La Sezione Materiali da costruzione di Confindustria Lecce ha promosso venerdì, presso la propria sede sociale, un incontro con Confapi, Confartigianato, CNA e Ance di Lecce, per lanciare un grido di allarme sulla situazione gravissima in cui rischiano di trovarsi le imprese del settore "cave", a seguito della Delibera della Giunta regionale del 5 aprile 2018 n. 569, relativa alla determinazione delle tariffe per le attività estrattive a valore retroattivo per il 2017.
"Tale delibera -fanno sapere da via Fornari- prevede, tra le altre prescrizioni normative, una revisione della tariffa sui materiali estratti dalle cave, con incrementi che raggiungono percentuali fuori da ogni previsione e controllo: da + 562% a + 1700 %. Parlare di sproporzione o di carenza di ragionevolezza di fronte a tali numeri sembra quasi un eufemismo!"
"E' sotto gli occhi di tutti - ha affermato infatti il presidente di Confindustria Lecce Giancarlo Negro - la delicata situazione in cui versa il comparto edile, che ha visto in dieci anni una riduzione degli addetti pari al 50%, a causa di una crisi perdurante (della quale non sembra ancora vedersi la via d'uscita), del blocco delle opere e dell'incapacità di trasformare in lavori i fondi disponibili. Inoltre gli aumenti a dir poco esorbitanti inflitti al comparto dei materiali estrattivi non incidono pesantemente solo sulla filiera edile, ma colpiscono al cuore anche le produzioni di eccellenza del Salento di design e oggettistica in pietra leccese".

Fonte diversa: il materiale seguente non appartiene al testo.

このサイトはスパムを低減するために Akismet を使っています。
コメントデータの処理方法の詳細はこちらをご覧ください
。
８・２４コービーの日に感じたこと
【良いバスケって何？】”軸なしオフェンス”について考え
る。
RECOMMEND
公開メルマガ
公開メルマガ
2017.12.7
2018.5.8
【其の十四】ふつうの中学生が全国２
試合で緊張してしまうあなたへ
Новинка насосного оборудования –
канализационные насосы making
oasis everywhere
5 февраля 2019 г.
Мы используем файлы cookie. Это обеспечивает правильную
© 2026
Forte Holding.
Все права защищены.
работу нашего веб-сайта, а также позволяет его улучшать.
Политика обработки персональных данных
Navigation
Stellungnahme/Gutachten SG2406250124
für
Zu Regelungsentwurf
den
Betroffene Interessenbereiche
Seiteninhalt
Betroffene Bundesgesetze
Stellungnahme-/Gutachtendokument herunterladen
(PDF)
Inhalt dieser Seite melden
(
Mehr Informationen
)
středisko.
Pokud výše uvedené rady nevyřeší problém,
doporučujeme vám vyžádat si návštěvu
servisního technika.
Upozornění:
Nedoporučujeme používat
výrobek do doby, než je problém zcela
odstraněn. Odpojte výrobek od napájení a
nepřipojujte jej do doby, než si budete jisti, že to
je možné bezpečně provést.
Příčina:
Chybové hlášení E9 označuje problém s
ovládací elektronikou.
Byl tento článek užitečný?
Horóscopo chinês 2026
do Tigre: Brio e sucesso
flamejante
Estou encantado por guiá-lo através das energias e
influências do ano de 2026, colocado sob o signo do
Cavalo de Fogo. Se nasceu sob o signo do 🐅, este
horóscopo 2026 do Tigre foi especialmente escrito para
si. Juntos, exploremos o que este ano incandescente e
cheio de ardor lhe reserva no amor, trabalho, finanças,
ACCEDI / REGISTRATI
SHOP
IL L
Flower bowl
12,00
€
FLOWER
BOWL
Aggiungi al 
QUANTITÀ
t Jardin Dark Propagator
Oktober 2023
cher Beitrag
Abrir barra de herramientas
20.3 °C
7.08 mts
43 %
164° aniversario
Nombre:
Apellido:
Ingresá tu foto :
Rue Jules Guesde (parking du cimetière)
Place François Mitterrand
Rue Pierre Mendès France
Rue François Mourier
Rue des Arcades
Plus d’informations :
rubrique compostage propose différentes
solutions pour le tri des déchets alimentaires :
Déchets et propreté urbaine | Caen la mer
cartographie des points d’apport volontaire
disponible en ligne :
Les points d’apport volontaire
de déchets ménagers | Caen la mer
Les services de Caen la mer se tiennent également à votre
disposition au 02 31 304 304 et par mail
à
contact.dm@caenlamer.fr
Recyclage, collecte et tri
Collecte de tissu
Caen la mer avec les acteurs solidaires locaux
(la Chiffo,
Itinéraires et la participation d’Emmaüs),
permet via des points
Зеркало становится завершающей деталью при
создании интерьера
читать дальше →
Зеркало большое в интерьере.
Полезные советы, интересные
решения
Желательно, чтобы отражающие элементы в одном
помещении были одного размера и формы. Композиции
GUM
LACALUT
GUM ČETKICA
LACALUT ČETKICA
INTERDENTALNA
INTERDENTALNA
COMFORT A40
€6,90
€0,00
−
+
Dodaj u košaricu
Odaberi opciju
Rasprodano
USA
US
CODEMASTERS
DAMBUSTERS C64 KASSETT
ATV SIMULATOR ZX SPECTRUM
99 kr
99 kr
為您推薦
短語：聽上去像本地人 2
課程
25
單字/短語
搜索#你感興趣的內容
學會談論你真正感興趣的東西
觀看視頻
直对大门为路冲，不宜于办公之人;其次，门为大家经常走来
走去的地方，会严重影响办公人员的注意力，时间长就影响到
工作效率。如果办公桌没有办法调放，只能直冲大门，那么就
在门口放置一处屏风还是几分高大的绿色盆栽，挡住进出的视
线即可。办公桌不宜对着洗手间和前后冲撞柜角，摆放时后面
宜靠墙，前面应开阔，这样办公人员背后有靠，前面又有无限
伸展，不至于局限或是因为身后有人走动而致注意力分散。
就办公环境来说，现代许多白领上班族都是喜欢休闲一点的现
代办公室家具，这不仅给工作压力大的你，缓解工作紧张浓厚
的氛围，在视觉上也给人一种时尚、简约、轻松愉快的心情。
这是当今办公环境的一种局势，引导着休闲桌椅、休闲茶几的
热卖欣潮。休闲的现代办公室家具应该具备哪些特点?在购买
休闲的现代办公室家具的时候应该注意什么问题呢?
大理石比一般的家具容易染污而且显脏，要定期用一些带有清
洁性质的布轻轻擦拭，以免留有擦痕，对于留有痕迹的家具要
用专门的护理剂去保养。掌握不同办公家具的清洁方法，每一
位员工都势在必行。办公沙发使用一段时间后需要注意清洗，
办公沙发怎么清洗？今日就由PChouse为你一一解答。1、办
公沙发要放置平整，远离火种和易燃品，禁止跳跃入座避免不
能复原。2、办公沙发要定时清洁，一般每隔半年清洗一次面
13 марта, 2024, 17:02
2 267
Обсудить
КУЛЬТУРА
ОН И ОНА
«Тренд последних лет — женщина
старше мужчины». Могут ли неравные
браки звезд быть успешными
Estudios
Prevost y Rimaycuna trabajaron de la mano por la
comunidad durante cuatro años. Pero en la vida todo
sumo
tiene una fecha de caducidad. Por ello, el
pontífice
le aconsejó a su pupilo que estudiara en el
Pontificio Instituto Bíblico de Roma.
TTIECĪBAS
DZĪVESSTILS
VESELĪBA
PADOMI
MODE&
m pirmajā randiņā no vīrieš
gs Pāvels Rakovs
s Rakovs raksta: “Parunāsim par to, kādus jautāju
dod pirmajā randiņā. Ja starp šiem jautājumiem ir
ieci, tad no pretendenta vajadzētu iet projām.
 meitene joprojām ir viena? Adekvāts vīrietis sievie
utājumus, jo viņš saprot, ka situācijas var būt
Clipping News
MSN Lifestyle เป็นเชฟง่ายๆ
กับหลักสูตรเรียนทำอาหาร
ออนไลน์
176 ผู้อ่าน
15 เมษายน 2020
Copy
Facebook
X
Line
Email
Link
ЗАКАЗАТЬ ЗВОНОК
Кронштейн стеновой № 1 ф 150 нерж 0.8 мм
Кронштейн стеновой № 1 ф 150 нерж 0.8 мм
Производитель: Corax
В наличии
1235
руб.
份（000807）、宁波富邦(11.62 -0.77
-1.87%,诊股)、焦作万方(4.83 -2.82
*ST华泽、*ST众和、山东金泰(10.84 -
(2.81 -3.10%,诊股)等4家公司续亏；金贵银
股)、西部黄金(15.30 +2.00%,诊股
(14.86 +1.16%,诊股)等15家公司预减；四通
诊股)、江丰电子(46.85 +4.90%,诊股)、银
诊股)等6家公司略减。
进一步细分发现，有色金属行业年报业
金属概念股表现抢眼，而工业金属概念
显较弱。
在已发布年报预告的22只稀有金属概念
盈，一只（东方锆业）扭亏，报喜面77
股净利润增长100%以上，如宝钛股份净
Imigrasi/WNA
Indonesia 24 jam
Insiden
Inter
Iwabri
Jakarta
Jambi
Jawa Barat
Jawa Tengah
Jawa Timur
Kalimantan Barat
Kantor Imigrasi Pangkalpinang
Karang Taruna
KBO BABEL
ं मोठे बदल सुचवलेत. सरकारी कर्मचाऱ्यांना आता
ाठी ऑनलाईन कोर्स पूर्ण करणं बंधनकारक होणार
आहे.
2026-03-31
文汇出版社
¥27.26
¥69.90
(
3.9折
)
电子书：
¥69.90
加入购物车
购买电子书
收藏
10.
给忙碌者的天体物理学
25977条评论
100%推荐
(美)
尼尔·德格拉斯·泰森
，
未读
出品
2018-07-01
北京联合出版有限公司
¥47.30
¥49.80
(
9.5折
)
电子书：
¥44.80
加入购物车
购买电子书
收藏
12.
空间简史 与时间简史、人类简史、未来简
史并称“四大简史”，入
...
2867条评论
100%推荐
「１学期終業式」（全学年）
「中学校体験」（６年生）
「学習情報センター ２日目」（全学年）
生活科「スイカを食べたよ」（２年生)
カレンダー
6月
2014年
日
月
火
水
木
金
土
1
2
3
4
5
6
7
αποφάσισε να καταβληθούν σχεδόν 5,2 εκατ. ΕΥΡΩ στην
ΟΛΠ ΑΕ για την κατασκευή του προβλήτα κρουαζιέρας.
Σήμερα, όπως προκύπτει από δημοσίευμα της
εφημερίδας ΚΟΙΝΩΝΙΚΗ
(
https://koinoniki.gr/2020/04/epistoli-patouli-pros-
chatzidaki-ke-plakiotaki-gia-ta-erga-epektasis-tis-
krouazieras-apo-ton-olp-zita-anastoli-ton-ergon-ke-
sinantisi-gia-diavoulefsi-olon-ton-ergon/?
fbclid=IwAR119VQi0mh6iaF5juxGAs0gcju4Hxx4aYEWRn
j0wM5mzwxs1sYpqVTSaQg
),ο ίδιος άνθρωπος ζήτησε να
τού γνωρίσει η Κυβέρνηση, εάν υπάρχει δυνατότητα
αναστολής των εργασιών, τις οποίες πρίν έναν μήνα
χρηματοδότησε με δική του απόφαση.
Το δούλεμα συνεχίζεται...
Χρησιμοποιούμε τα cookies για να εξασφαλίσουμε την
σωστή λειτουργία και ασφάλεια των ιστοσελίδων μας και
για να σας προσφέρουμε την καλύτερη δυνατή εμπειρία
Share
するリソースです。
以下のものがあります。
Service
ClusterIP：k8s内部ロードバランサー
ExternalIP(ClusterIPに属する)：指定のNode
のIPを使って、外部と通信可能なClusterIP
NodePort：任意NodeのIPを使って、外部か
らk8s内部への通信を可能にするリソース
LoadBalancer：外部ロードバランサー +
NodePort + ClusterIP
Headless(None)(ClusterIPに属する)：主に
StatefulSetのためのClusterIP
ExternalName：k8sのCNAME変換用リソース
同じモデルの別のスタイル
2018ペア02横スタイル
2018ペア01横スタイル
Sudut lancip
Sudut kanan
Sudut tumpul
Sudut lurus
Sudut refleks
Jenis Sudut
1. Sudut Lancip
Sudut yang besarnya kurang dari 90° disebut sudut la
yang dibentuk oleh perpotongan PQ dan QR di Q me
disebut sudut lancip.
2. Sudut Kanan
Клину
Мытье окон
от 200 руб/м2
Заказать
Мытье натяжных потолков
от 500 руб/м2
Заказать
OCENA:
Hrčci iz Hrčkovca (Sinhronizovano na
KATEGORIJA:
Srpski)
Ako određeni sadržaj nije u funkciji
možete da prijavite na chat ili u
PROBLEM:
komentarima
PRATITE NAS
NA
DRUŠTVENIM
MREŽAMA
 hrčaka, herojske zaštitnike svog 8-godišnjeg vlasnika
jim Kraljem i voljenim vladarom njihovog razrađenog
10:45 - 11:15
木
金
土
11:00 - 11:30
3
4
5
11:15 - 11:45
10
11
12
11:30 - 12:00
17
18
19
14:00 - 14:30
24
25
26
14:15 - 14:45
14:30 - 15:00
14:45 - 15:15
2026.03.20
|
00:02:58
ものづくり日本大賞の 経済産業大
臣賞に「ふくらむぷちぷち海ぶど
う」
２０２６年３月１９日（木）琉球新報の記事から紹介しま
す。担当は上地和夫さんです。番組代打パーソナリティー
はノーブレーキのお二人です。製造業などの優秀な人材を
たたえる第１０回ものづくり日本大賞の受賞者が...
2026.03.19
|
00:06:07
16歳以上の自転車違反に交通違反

"Il danno per le nostre imprese è enorme - hanno detto Cristina Mercuri e Lucrezia Vantaggiato, rispettivamente presidente e vice presidente della Sezione Materiali da costruzione di Confindustria Lecce-. Siamo pronti a fare squadra con i rappresentanti delle altre Organizzazioni e costruire un fronte comune a tutela delle cave che insistono sul territorio salentino, il più importante della Puglia per numerosità di impianti presenti: ben 102 sul totale regionale di 382. È assurdo che materiali di eccellenza, come quelli estratti per la realizzazione di oggetti di arredo e design o per le costruzioni, pregiati e, soprattutto, richiesti a livello nazionale ed estero, corrano il rischio di essere annientati dalla concorrenza dei Paesi che si affacciano sul Mediterraneo, i cui costi di estrazione sono praticamente pari a zero. Dobbiamo scongiurare che quanto è avvenuto nel passato per il comparto moda, con l'immissione sul mercato di prodotti a basso costo provenienti dai Paesi asiatici, accada anche al comparto cave: a distanza di otto anni sono ancora troppe le ferite inferte e le emorragie di occupati. Non possiamo consentire che anche questa parte della nostra economia venga dilaniata e frustrata. Non è accettabile che gli incrementi di tariffa si debbano applicare a materiali già prelevati e venduti dalle imprese, senza che queste siano state messe a conoscenza dei relativi oneri. Il provvedimento che prescrive il pagamento retroattivo su quanto già estratto deve pertanto ritenersi assolutamente illegittimo".
Al termine dell'incontro è stato deciso di chiedere al presidente della Regione Michele Emiliano un intervento urgente volto ad annullare la delibera. Le imprese estrattive sono disposte a saldare, nella medesima proporzione degli altri anni, il dovuto per il 2017, a testimonianza dell'impegno per lo sviluppo e per il territorio.
"Tuttavia in mancanza di un blocco della delibera da parte del presidente Emiliano, il mondo del settore estrattivo si vedrà costretto ad adire le vie legali a tutela delle imprese e dell'indotto delle cave, dell'occupazione, nonché della salvaguardia del comparto edile-lapideo nel suo complesso".